與此同時,四大惡骨血傀疾步持劍,身形變化萬千,在淩厲劍光之中正面相迎。邪力化為死沈黑氣呼嘯而至,如泰山壓頂,瞬間將死靈劍上的劍光逼得黯淡。

師雲瑛騰空躍起,渾身貪婪地吸納著天地之間邪氣,忽然,以她為中心出現一團團血紅光暈,紅光充盈漫天而現。她此刻吸納的邪氣,宛若脫了韁的野馬,從五臟六腑開始一直四處竄動亂撞到心口。

她整個人完全被一團紅光血影籠罩住,強大邪氣逼得她六神躁動,無處可控,瀕臨天地欲摧的邊緣。

漫天紅光迅速膨脹越來越強大,她的身軀在半空中頓住,漆黑的夜空中忽地炸出了一團耀眼刺目紅光,眾人被嚇得臉色大變,仿若周身所有的氣勁,要被吞沒摧毀於無形之中!

風景野見她挾著狂暴之勢,高喝道:“師雲瑛!停止召動惡骨血傀,交出陰冥符寶,你就還有一線生機!”

步少棠甚至來不及露出訝異表情,只見師雲瑛的眼神癲狂,笑道:“你們不是一直想知道,摧毀惡骨血傀之法是什麽嗎?那就睜大眼睛瞧瞧!”

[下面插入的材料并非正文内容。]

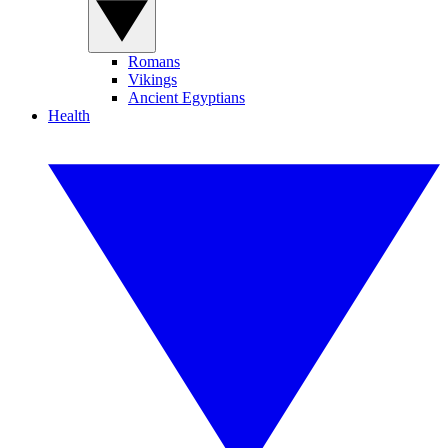
Romans
Vikings
Ancient Egyptians
Health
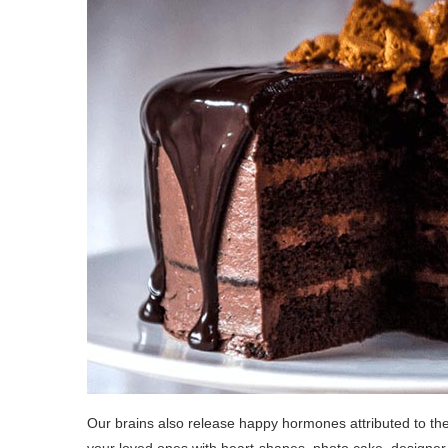
Our brains also release happy hormones attributed to the 
your loved ones with heart-shapes, photo cake, designer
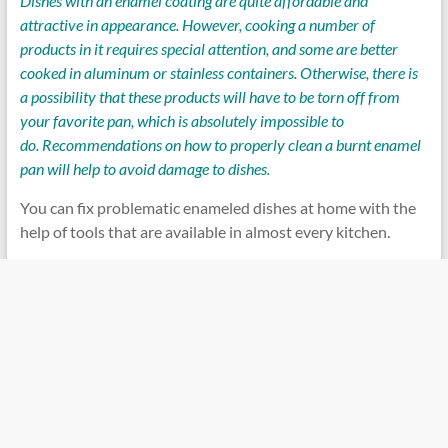
Dishes with an enamel coating are quite affordable and
attractive in appearance. However, cooking a number of
products in it requires special attention, and some are better
cooked in aluminum or stainless containers. Otherwise, there is
a possibility that these products will have to be torn off from
your favorite pan, which is absolutely impossible to
do. Recommendations on how to properly clean a burnt enamel
pan will help to avoid damage to dishes.
You can fix problematic enameled dishes at home with the
help of tools that are available in almost every kitchen.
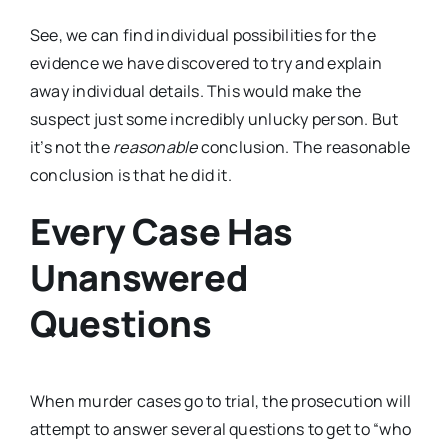
See, we can find individual possibilities for the
evidence we have discovered to try and explain
away individual details. This would make the
suspect just some incredibly unlucky person. But
it’s not the
reasonable
conclusion. The reasonable
conclusion is that he did it.
Every Case Has
Unanswered
Questions
When murder cases go to trial, the prosecution will
attempt to answer several questions to get to “who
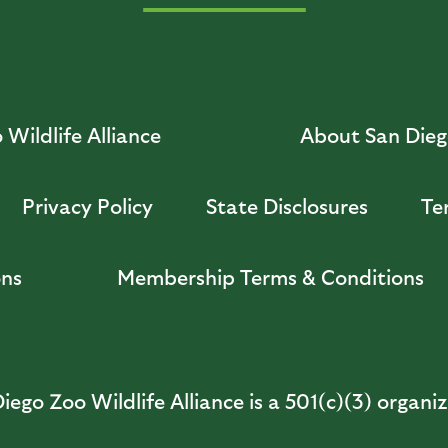
Wildlife Alliance
About San Diego
Privacy Policy
State Disclosures
Te
ons
Membership Terms & Conditions
iego Zoo Wildlife Alliance is a 501(c)(3) organi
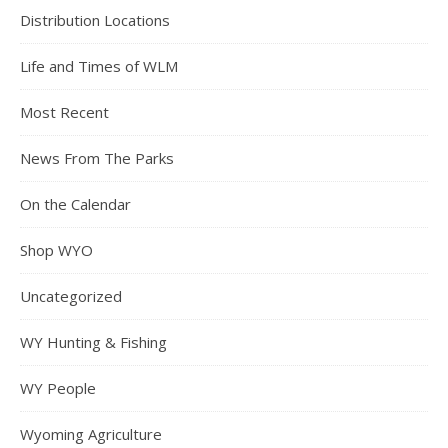
Distribution Locations
Life and Times of WLM
Most Recent
News From The Parks
On the Calendar
Shop WYO
Uncategorized
WY Hunting & Fishing
WY People
Wyoming Agriculture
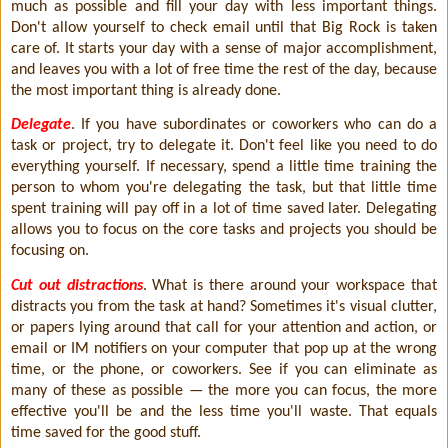
much as possible and fill your day with less important things.
Don't allow yourself to check email until that Big Rock is taken
care of. It starts your day with a sense of major accomplishment,
and leaves you with a lot of free time the rest of the day, because
the most important thing is already done.
Delegate
. If you have subordinates or coworkers who can do a
task or project, try to delegate it. Don't feel like you need to do
everything yourself. If necessary, spend a little time training the
person to whom you're delegating the task, but that little time
spent training will pay off in a lot of time saved later. Delegating
allows you to focus on the core tasks and projects you should be
focusing on.
Cut out distractions
. What is there around your workspace that
distracts you from the task at hand? Sometimes it's visual clutter,
or papers lying around that call for your attention and action, or
email or IM notifiers on your computer that pop up at the wrong
time, or the phone, or coworkers. See if you can eliminate as
many of these as possible — the more you can focus, the more
effective you'll be and the less time you'll waste. That equals
time saved for the good stuff.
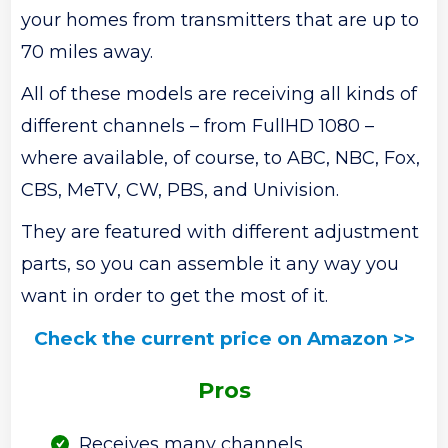
your homes from transmitters that are up to
70 miles away.
All of these models are receiving all kinds of
different channels – from FullHD 1080 –
where available, of course, to ABC, NBC, Fox,
CBS, MeTV, CW, PBS, and Univision.
They are featured with different adjustment
parts, so you can assemble it any way you
want in order to get the most of it.
Check the current price on Amazon >>
Pros
Receives many channels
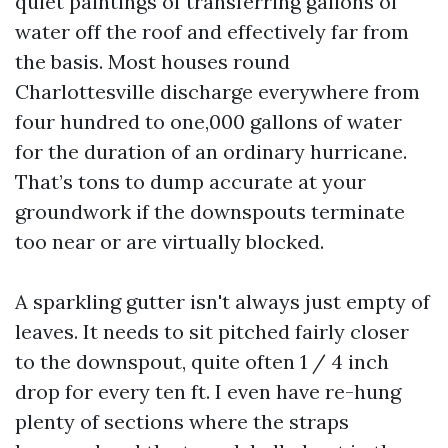
quiet paintings of transferring gallons of
water off the roof and effectively far from
the basis. Most houses round
Charlottesville discharge everywhere from
four hundred to one,000 gallons of water
for the duration of an ordinary hurricane.
That’s tons to dump accurate at your
groundwork if the downspouts terminate
too near or are virtually blocked.
A sparkling gutter isn't always just empty of
leaves. It needs to sit pitched fairly closer
to the downspout, quite often 1 / 4 inch
drop for every ten ft. I even have re-hung
plenty of sections where the straps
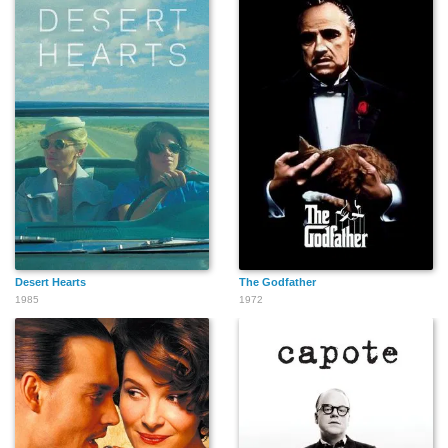
Antonella Salvucci
Lora McHugh
Hettie Lynne Hurtes
Chris Moss
Jacqui Holland
Paola Saulino
Desert Hearts
The Godfather
1985
1972
Michael Raynor
Julia Silverman
Jerry Hauck
Nadeea Volianova
Rachael Santhon
Dianna Camacho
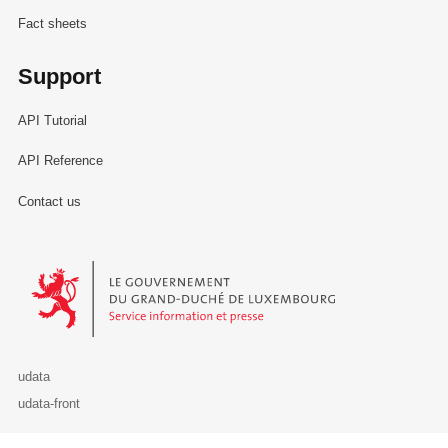
Fact sheets
Support
API Tutorial
API Reference
Contact us
Le Gouvernement du Grand-Duché de Luxembourg - Service Informa
udata
udata-front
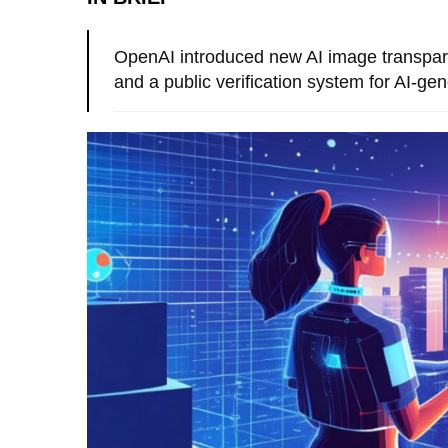
OpenAI introduced new AI image transpar
and a public verification system for AI-ge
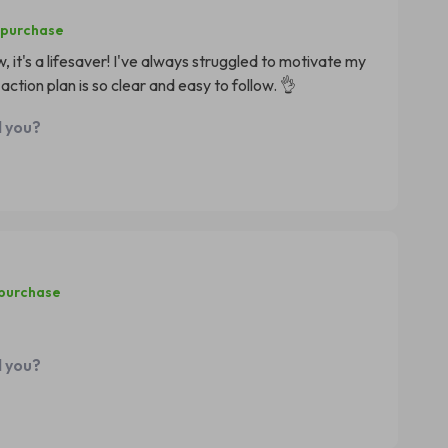
 purchase
 it's a lifesaver! I've always struggled to motivate my
ction plan is so clear and easy to follow. 👌
d you?
 purchase
d you?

說完,師雲瑛眉頭一皺,掌心爆發出一股強大的氣勁,在眾目睽睽之下,竟然徒手挖出了自己的心臟,仿佛毫無疼痛般展露在眾人面前。

聶浩威驀地驚恐叫道:“妖心,是修羅妖心!怎麽會?”

冷道涯不可置信,雙眸睜大,沈聲道:“師雲瑛這是要自毀修羅妖心,與我們同歸於盡!”

蘇楚玉心頭一涼,猶如一盆冷水從頭澆下,喊啞了聲音道:“姬瑤,收手停下!”

師雲瑛冷哼一聲,面上滿是恨意,整個人仿佛被激怒的獸,望著身下密密麻麻的人群,惡聲道:“看你們處心積慮的,不就是想我死嗎?既然如此,那就一起下地獄吧!”

蘇楚玉仰首看著她,寒聲道:“師雲瑛,住手!”

師雲瑛居高臨下地俯瞰著他,雙瞳一瞬間極紅,修羅妖心內的邪力以雷霆萬鈞之勢,朝四大惡骨血傀襲去。

她的臉色劇烈變化,卻唯獨沒有一絲恐懼,就像是一個瘋子,眼神陰沈又癲狂,笑道:“蘇楚玉,你不是想要修羅妖心嗎?今日我就給你,從此互不相欠!”

蘇楚玉搖頭道:“我從未想過,要取修羅妖心!你把妖心放回去,聽我解釋!”

“不可能了!”

她心如石灰,已經沒了讓她繼續茍活下去的理由,所以她寧願自毀修羅妖心,付出整條性命的代價跟四大惡骨血傀一拼。

蘇楚玉一怔,正欲回身耳邊卻響起風景野驚懼聲音,道:“你竟然自毀修羅妖心?!”

四大惡骨血傀當然不想跟她同歸於盡,所以選擇了抽身後退!

可即便如此,奈何師雲瑛的修羅妖心吸納邪力太過強大了,四大惡骨血傀寄宿在鐵甲內的魂體,已經被逼離鐵甲外,幾個虛影一點點悉數被師雲瑛爆發出來的邪氣所侵蝕,瞬間爆裂模糊消失得無影無蹤!

她果真就是個瘋子!

即便四大惡骨血傀消失了,仍忍著妖心撕裂劇痛,咬牙切齒地雙掌一合,修羅妖心自爆瞬間產生巨大沖力,淩厲奪目的血紅邪氣鋪天蓋地地籠罩著眾人。

沐墟宮華臺上,伏魔度苦界和滅度葬刀盟的弟子忍不住大叫後退,生怕自己的根基被毀,直接轉身逃走了。

師雲瑛猛地從高空墜落,跌跪在沐墟宮上一角,蘇楚玉飛身朝師雲瑛方向襲去,誰料步少棠卻快他一步。

沒了修羅妖心,師雲瑛臉色頓時死白如蠟,生生吐了好幾口血,步少棠手持紫金天寶劍,走到她的身軀前定定望了她半晌。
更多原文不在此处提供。